---- EXCERPTED RECORDS

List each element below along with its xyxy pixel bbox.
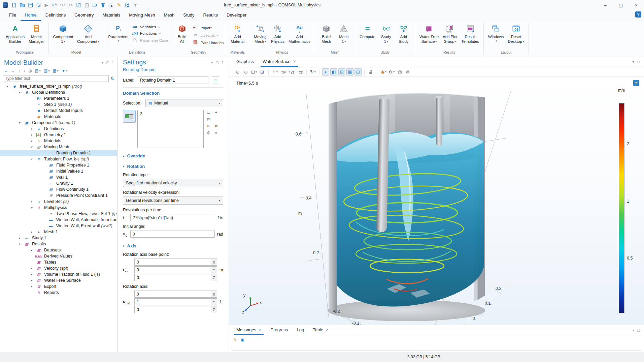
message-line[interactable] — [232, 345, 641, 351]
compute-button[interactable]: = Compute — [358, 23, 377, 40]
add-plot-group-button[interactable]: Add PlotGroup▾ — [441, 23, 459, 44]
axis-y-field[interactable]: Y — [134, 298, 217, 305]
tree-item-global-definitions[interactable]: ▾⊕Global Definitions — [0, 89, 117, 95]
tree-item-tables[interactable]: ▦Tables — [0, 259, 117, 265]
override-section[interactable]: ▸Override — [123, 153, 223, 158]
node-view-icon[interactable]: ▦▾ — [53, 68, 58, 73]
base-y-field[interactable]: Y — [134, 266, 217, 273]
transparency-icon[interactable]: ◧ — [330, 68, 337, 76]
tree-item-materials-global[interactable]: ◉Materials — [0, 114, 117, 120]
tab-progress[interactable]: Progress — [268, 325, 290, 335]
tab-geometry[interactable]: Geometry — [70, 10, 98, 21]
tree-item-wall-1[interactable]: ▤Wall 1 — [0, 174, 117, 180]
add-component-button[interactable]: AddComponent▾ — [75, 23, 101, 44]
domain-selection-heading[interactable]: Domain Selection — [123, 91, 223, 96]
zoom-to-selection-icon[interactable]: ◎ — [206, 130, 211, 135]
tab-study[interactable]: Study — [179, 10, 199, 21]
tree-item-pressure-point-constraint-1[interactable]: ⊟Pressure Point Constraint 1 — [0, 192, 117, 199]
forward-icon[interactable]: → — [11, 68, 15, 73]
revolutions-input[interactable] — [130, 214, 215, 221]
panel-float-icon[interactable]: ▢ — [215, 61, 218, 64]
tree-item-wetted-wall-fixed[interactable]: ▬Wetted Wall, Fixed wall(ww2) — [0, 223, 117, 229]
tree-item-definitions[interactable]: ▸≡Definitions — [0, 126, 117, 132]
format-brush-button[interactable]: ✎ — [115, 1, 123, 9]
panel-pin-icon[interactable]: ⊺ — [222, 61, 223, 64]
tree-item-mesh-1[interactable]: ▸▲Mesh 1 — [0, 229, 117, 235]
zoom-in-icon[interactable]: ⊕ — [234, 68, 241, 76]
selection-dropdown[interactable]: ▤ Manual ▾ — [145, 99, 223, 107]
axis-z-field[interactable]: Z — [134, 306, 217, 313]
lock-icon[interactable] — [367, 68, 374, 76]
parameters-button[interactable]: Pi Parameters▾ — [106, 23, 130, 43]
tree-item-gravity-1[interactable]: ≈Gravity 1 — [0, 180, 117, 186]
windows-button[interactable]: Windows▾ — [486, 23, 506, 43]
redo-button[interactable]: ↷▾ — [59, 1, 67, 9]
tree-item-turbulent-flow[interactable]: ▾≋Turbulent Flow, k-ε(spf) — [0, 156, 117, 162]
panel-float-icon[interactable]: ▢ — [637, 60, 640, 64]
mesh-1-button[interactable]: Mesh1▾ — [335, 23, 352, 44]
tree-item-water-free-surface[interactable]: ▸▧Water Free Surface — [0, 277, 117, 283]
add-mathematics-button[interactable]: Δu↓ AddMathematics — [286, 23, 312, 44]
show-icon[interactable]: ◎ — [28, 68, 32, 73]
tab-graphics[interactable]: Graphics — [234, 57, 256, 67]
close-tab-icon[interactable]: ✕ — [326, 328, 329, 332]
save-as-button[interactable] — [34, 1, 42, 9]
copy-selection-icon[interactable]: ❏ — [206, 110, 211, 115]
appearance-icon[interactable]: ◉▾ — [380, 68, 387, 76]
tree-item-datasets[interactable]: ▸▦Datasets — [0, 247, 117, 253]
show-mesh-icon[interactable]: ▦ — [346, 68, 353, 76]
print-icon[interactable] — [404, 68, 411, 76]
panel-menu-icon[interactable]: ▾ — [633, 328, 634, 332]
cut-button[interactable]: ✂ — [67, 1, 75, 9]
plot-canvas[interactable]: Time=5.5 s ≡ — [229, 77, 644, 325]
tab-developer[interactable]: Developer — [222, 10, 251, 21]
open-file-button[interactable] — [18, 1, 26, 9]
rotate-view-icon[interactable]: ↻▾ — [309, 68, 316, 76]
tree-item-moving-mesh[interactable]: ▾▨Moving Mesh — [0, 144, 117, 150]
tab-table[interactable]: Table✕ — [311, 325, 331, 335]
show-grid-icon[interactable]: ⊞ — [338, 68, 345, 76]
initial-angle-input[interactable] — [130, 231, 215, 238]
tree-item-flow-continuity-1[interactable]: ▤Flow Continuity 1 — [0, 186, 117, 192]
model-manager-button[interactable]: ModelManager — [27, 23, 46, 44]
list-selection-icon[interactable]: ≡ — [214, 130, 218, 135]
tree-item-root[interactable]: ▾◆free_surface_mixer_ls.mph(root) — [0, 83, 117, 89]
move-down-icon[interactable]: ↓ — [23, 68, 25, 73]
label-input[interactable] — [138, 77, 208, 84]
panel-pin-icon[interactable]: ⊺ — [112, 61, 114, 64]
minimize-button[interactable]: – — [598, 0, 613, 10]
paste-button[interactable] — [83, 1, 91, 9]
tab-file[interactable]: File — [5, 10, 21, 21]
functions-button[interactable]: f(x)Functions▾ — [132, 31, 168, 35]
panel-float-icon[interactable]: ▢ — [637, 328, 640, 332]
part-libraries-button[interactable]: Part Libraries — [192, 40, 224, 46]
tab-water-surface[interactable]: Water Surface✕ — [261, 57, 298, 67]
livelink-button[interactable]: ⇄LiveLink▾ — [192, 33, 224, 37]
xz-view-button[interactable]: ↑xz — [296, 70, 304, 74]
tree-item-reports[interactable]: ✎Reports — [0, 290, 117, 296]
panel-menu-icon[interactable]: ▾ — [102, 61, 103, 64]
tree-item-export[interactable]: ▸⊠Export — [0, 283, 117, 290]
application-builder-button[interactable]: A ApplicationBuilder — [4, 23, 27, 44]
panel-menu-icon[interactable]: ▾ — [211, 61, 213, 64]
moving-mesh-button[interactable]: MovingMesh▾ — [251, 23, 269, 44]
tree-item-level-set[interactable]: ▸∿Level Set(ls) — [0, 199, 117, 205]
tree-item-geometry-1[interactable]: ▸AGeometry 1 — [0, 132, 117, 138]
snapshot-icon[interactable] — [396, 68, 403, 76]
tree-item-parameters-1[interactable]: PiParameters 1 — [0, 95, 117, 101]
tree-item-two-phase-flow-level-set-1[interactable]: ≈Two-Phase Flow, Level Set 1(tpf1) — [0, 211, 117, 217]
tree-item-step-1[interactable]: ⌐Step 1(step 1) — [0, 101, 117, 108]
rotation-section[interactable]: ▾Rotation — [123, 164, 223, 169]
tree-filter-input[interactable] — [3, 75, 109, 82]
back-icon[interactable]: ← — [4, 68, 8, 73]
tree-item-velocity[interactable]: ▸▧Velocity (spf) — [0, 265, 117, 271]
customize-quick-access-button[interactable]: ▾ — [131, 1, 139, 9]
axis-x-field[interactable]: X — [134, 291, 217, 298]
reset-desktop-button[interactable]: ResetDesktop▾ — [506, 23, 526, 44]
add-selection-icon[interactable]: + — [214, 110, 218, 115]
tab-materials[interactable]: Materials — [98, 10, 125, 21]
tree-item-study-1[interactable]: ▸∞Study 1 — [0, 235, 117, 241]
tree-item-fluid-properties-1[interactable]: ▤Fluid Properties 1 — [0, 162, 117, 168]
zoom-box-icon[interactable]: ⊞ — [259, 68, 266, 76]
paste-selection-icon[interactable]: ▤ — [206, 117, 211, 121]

--------

PROBLEM DESCRIPTION - Whenever the word "level" appears in a line of the listing, copy out that line.

ANSWER TO THE EXERCISE -
tree-item-level-set[interactable]: ▸∿Level Set(ls) — [0, 199, 117, 205]
tree-item-two-phase-flow-level-set-1[interactable]: ≈Two-Phase Flow, Level Set 1(tpf1) — [0, 211, 117, 217]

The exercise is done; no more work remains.